Crypto exchange Bittrex pays $24 million to settle SEC’s charges
The US Securities and Exchange Commission (SEC) has reached an agreement with cryptocurrency trading platform Bittrex and its co-founder William Shihara over allegations of operating an unregistered exchange.

The SEC stated that Bittrex and its global arm, Bittrex Global, have agreed to settle the legal dispute by paying $14.4 million in disgorgement, $4 million in prejudgment interest, and $5.6 million in civil penalties. However, the settlement still requires court approval.
The SEC’s lawsuit against Bittrex was initially filed in April, accusing the company’s U.S. and overseas entities of running an illegal securities exchange, broker-dealer, and clearinghouse.

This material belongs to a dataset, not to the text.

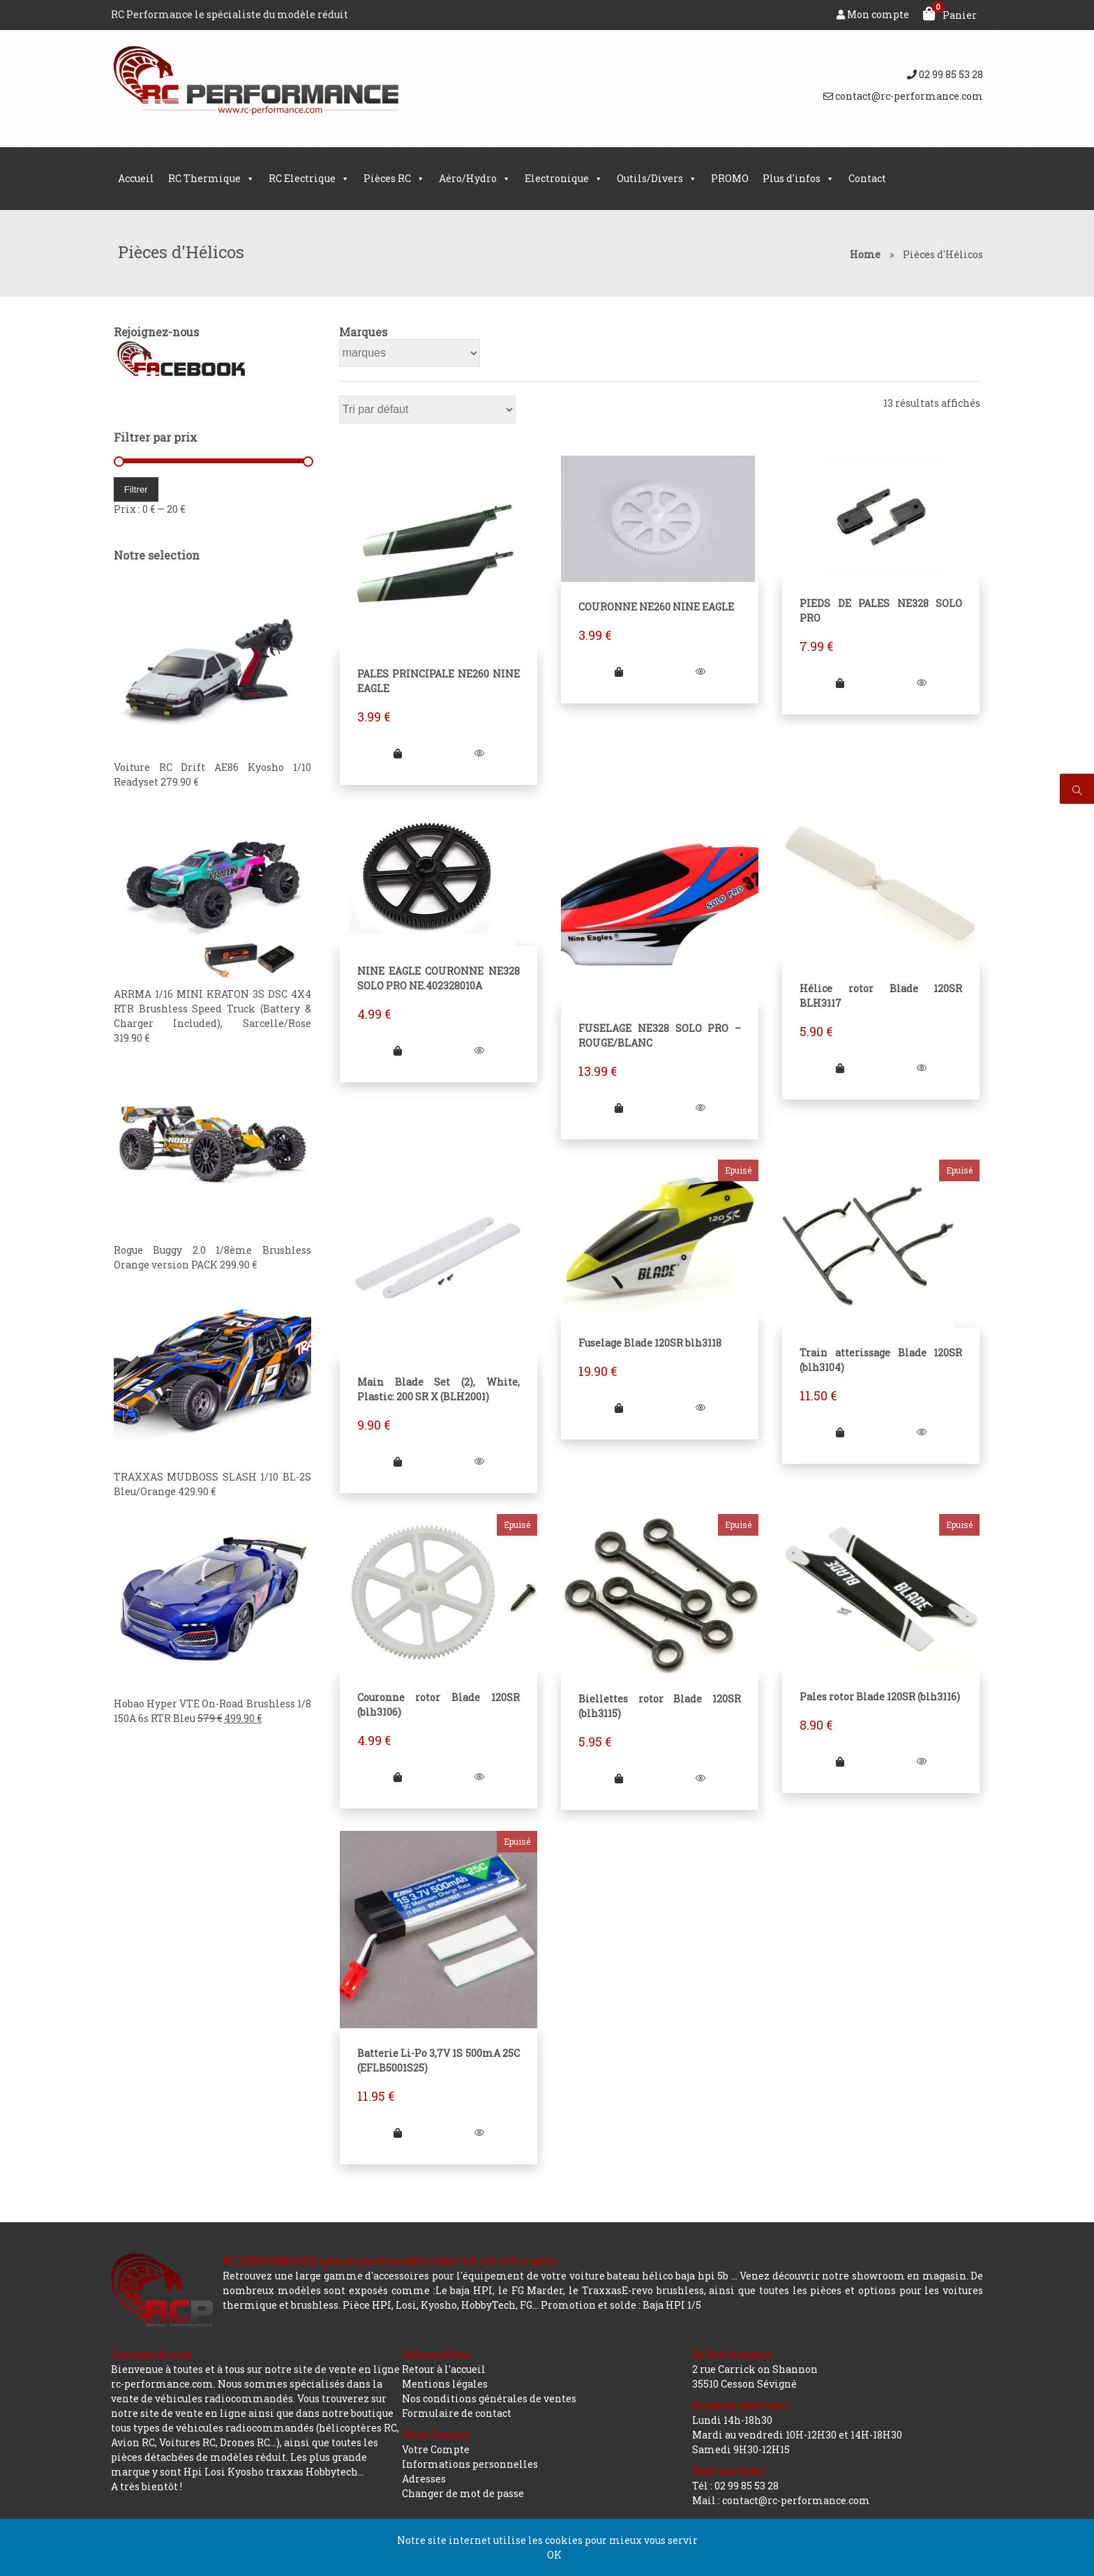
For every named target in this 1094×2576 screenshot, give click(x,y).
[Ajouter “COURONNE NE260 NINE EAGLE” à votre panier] (619, 671)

The overseas entity was alleged to have failed to register as a national securities exchange.
As part of the settlement, Bittrex and Shihara have accepted an order preventing them from violating U.S. securities laws. While the companies did not admit to the SEC’s allegations, the settlement aims to resolve the legal dispute between the parties.
A spokesperson from Bittrex expressed satisfaction with the settlement and indicated that further comments would be made after the court’s approval of the resolution.

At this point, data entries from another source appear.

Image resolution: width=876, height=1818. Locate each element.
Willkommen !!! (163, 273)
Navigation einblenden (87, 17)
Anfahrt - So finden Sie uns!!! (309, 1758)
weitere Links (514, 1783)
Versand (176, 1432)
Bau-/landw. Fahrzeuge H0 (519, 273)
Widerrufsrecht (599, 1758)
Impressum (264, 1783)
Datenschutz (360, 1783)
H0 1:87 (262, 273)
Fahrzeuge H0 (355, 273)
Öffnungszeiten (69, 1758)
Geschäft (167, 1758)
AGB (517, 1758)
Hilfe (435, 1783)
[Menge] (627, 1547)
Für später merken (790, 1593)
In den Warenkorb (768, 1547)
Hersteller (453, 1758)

“For years, Bittrex worked with token issuers to ‘scrub’ their online statements of any indicia that they were investment contracts — all in an effort to evade the federal securities laws. Today’s settlement makes clear that you cannot escape liability by simply changing labels or altering descriptions because what matters is the economic realities of those offerings,” said SEC enforcement director Gurbir Grewal.

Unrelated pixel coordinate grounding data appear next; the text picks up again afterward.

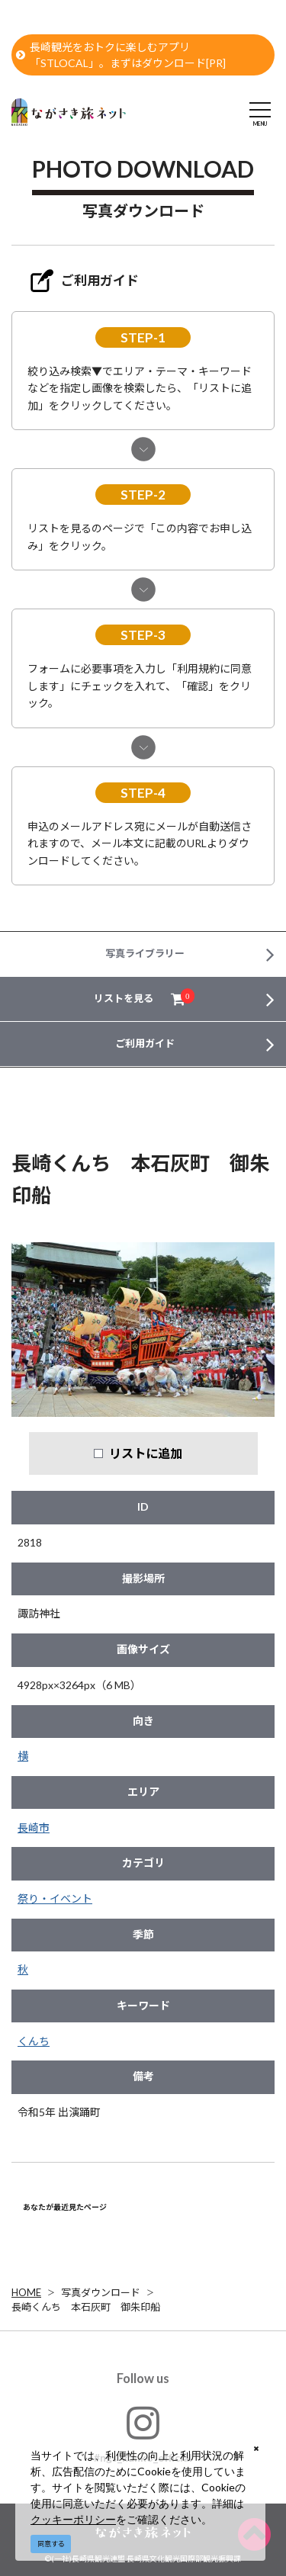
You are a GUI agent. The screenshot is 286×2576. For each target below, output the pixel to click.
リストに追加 (145, 1453)
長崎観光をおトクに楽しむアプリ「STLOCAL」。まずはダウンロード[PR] (121, 54)
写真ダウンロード (100, 2292)
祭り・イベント (55, 1898)
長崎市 (34, 1827)
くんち (34, 2041)
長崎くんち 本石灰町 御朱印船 (85, 2307)
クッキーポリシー (73, 2519)
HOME (26, 2292)
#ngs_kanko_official (143, 2434)
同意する (51, 2543)
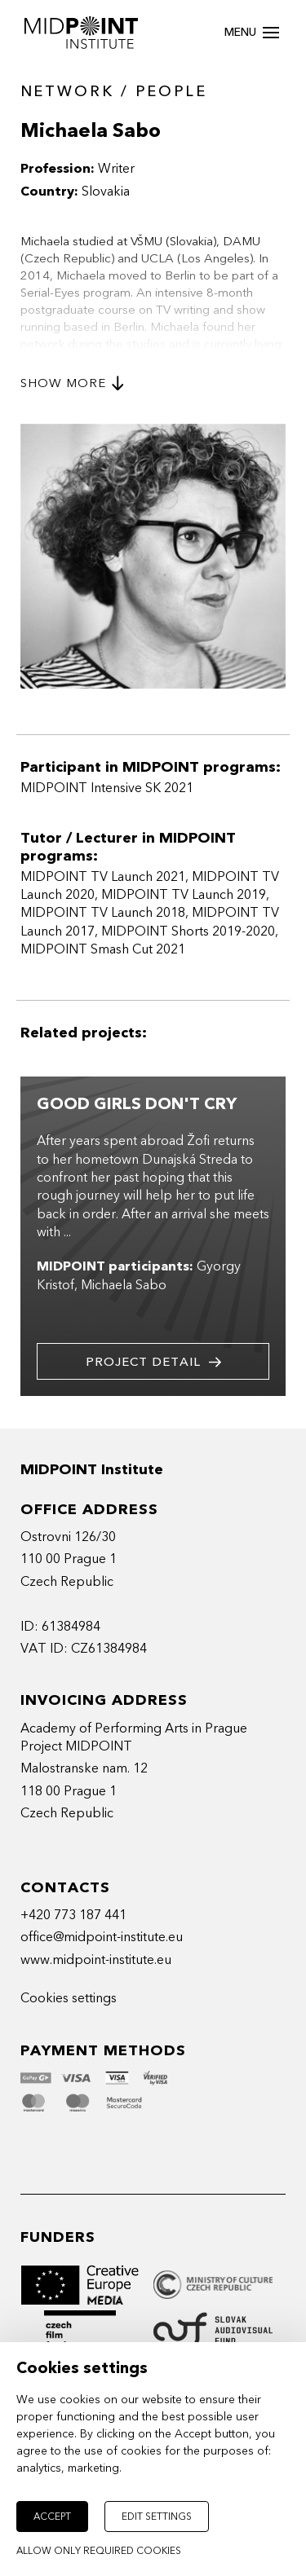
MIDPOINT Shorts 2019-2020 (188, 931)
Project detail (153, 1362)
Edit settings (157, 2516)
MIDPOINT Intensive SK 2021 (106, 788)
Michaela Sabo (123, 1285)
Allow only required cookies (98, 2550)
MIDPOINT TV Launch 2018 (102, 913)
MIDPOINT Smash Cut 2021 (102, 949)
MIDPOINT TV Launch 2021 (102, 877)
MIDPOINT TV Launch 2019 (183, 895)
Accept (52, 2516)
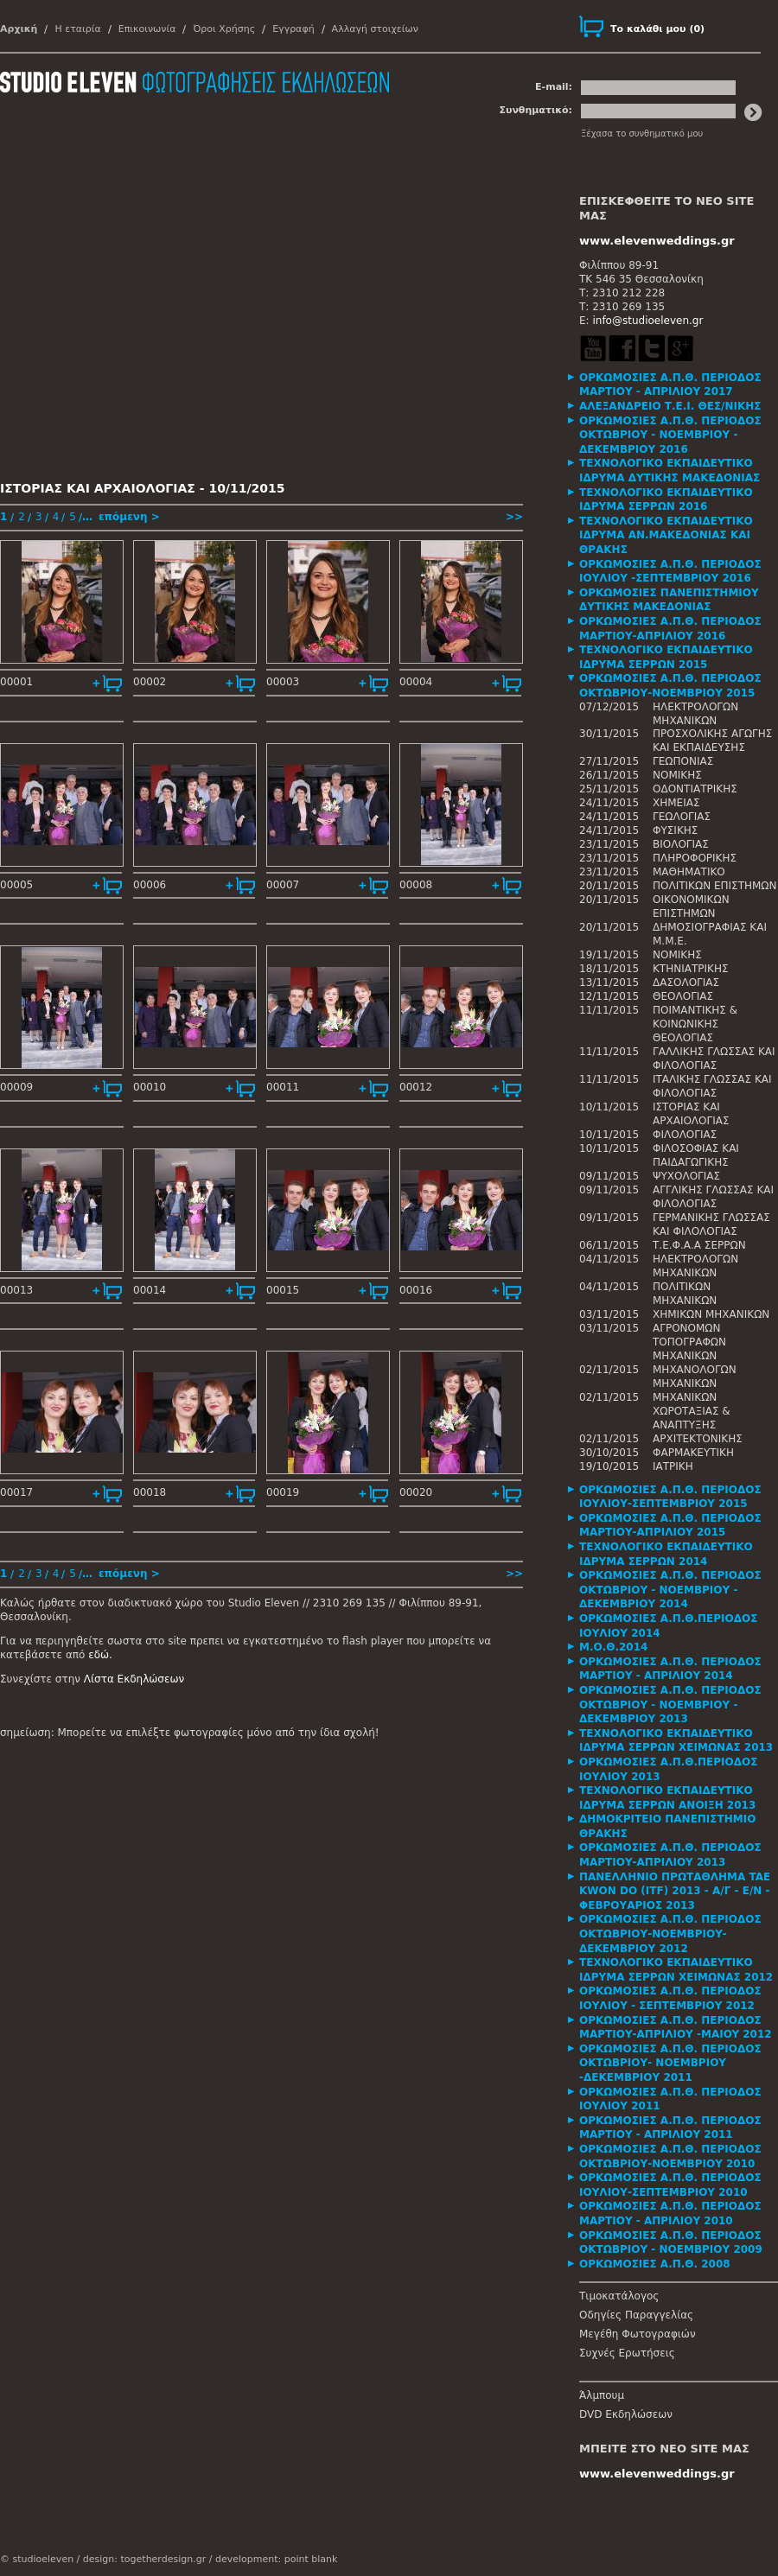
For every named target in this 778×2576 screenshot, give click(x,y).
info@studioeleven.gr (647, 321)
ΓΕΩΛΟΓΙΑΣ (682, 817)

Bittrex’s U.S. entity had filed for Chapter 11 bankruptcy protection in May, nearly four weeks after shuttering its US business following accusations made by the regulators that it was operating an unregistered securities exchange.
The Seattle-based crypto exchange said the bankruptcy filing would not impact its global brand, Bittrex Global, which is based in Liechtenstein and serves non-US customers. The filing revealed that the exchange’s assets and liabilities were in the range of $500 million to $1 billion.
Bittrex stated that the assets of its US-based users are secure and safe, and the exchange plans to request a limited re-opening of their accounts to distribute the remaining balances back to its holders.
Bittrex had reportedly 600,000 active users in the US and another 600,000 unfunded customer accounts. According to a bankruptcy filing, 16 US-based customers still have at least $1 million in their accounts, with the biggest depositor holding $14.6 million in assets.
The SEC’s complaint alleges that Bittrex was purposefully non-compliant since at least 2014, facilitating the buying and selling of crypto assets that were deemed as securities. The exchange earned over $1.3 billion in revenues, primarily from transaction fees collected between 2017 and 2022, while servicing American investors without registering any of these activities with the financial watchdog.